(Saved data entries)
────────────────────
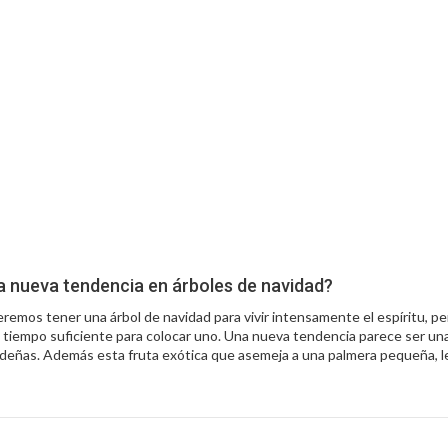
a nueva tendencia en árboles de navidad?
remos tener una árbol de navidad para vivir intensamente el espíritu, 
 tiempo suficiente para colocar uno. Una nueva tendencia parece ser una
ideñas. Además esta fruta exótica que asemeja a una palmera pequeña, l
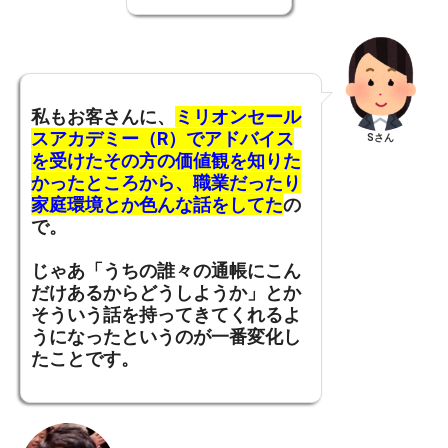
私もお客さんに、
ミリオンセール
スアカデミー（R）でアドバイス
Sさん
を受けたその方の価値観を知りた
かったところから、職業だったり
家庭環境とか色んな話をしてた
の
で。
じゃあ「うちの誰々の通帳にこん
だけあるからどうしようか」とか
そういう話を持ってきてくれるよ
うになったというのが一番変化し
たことです。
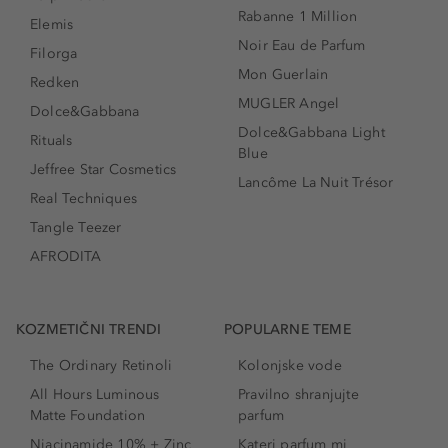
Rabanne 1 Million
Elemis
Noir Eau de Parfum
Filorga
Mon Guerlain
Redken
MUGLER Angel
Dolce&Gabbana
Dolce&Gabbana Light
Rituals
Blue
Jeffree Star Cosmetics
Lancôme La Nuit Trésor
Real Techniques
Tangle Teezer
AFRODITA
KOZMETIČNI TRENDI
POPULARNE TEME
The Ordinary Retinoli
Kolonjske vode
All Hours Luminous
Pravilno shranjujte
Matte Foundation
parfum
Niacinamide 10% + Zinc
Kateri parfum mi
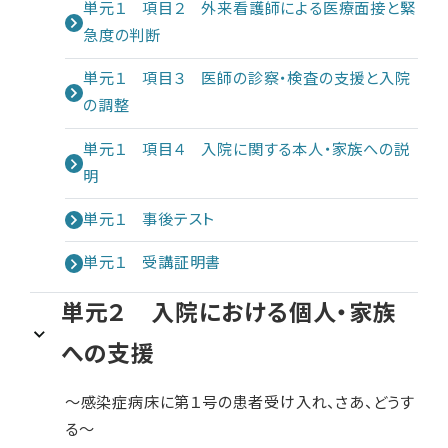
単元１ 項目２ 外来看護師による医療面接と緊
急度の判断
単元１ 項目３ 医師の診察・検査の支援と入院
の調整
単元１ 項目４ 入院に関する本人・家族への説
明
単元１ 事後テスト
単元１ 受講証明書
単元２ 入院における個人・家族
への支援
～感染症病床に第１号の患者受け入れ、さあ、どうす
る～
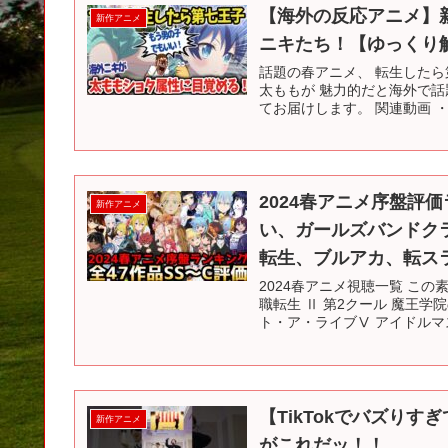
【海外の反応アニメ】
新作アニメ
ニキたち！【ゆっくり
話題の春アニメ、 転生したら
太ももが 魅力的だと海外で
てお届けします。 関連動画 ・VO
2024春アニメ序盤評
新作アニメ
い、ガールズバンドク
転生、ブルアカ、転ス
2024春アニメ視聴一覧 この
職転生 Ⅱ 第2クール 魔王学
ト・ア・ライブⅤ アイドルマス
【TikTokでバズり
新作アニメ
がこれだッ！！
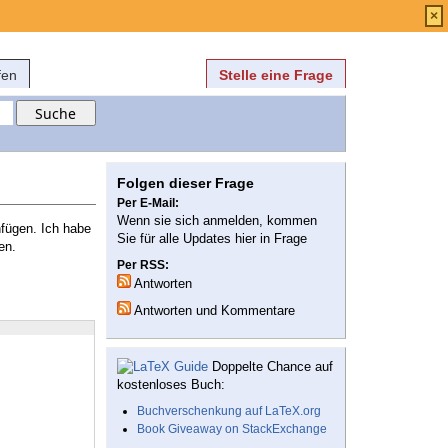
Anmelden
über
FAQ
×
fen
Stelle eine Frage
Folgen dieser Frage
Per E-Mail:
Wenn sie sich anmelden, kommen
nfügen. Ich habe
Sie für alle Updates hier in Frage
en.
Per RSS:
Antworten
Antworten und Kommentare
Doppelte Chance auf
kostenloses Buch:
Buchverschenkung auf LaTeX.org
Book Giveaway on StackExchange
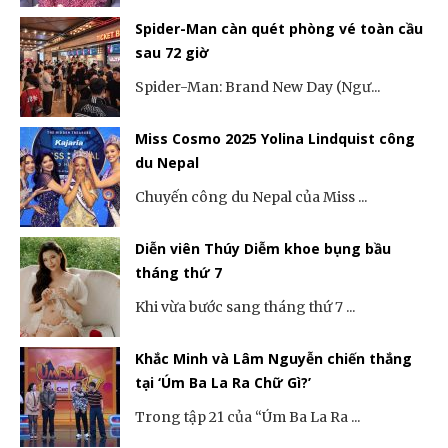
Spider-Man càn quét phòng vé toàn cầu
sau 72 giờ
Spider-Man: Brand New Day (Ngư...
Miss Cosmo 2025 Yolina Lindquist công
du Nepal
Chuyến công du Nepal của Miss ...
Diễn viên Thúy Diễm khoe bụng bầu
tháng thứ 7
Khi vừa bước sang tháng thứ 7 ...
Khắc Minh và Lâm Nguyễn chiến thắng
tại ‘Úm Ba La Ra Chữ Gì?’
Trong tập 21 của “Úm Ba La Ra ...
────────────────────
Only the text of the records belongs in the answer, printed exactly and without pictures.

→ RESULT
a nueva tendencia en árboles de navidad?
remos tener una árbol de navidad para vivir intensamente el espíritu, 
 tiempo suficiente para colocar uno. Una nueva tendencia parece ser una
ideñas. Además esta fruta exótica que asemeja a una palmera pequeña, l
私もお客さんに、
ミリオンセール
スアカデミー（R）でアドバイス
Sさん
を受けたその方の価値観を知りた
かったところから、職業だったり
家庭環境とか色んな話をしてた
の
で。
じゃあ「うちの誰々の通帳にこん
だけあるからどうしようか」とか
そういう話を持ってきてくれるよ
うになったというのが一番変化し
たことです。
Rabanne 1 Million
Elemis
Noir Eau de Parfum
Filorga
Mon Guerlain
Redken
MUGLER Angel
Dolce&Gabbana
Dolce&Gabbana Light
Rituals
Blue
Jeffree Star Cosmetics
Lancôme La Nuit Trésor
Real Techniques
Tangle Teezer
AFRODITA
KOZMETIČNI TRENDI
POPULARNE TEME
The Ordinary Retinoli
Kolonjske vode
All Hours Luminous
Pravilno shranjujte
Matte Foundation
parfum
Niacinamide 10% + Zinc
Kateri parfum mi
単元１ 項目２ 外来看護師による医療面接と緊
急度の判断
単元１ 項目３ 医師の診察・検査の支援と入院
の調整
単元１ 項目４ 入院に関する本人・家族への説
明
単元１ 事後テスト
単元１ 受講証明書
単元２ 入院における個人・家族
への支援
～感染症病床に第１号の患者受け入れ、さあ、どうす
る～
【海外の反応アニメ】
新作アニメ
ニキたち！【ゆっくり
話題の春アニメ、 転生したら
太ももが 魅力的だと海外で
てお届けします。 関連動画 ・VO
2024春アニメ序盤評
新作アニメ
い、ガールズバンドク
転生、ブルアカ、転ス
2024春アニメ視聴一覧 この
職転生 Ⅱ 第2クール 魔王学
ト・ア・ライブⅤ アイドルマス
【TikTokでバズり
新作アニメ
がこれだッ！！
Anmelden
über
FAQ
×
fen
Stelle eine Frage
Folgen dieser Frage
Per E-Mail:
Wenn sie sich anmelden, kommen
nfügen. Ich habe
Sie für alle Updates hier in Frage
en.
Per RSS:
Antworten
Antworten und Kommentare
Doppelte Chance auf
kostenloses Buch:
Buchverschenkung auf LaTeX.org
Book Giveaway on StackExchange
Spider-Man càn quét phòng vé toàn cầu
sau 72 giờ
Spider-Man: Brand New Day (Ngư...
Miss Cosmo 2025 Yolina Lindquist công
du Nepal
Chuyến công du Nepal của Miss ...
Diễn viên Thúy Diễm khoe bụng bầu
tháng thứ 7
Khi vừa bước sang tháng thứ 7 ...
Khắc Minh và Lâm Nguyễn chiến thắng
tại ‘Úm Ba La Ra Chữ Gì?’
Trong tập 21 của “Úm Ba La Ra ...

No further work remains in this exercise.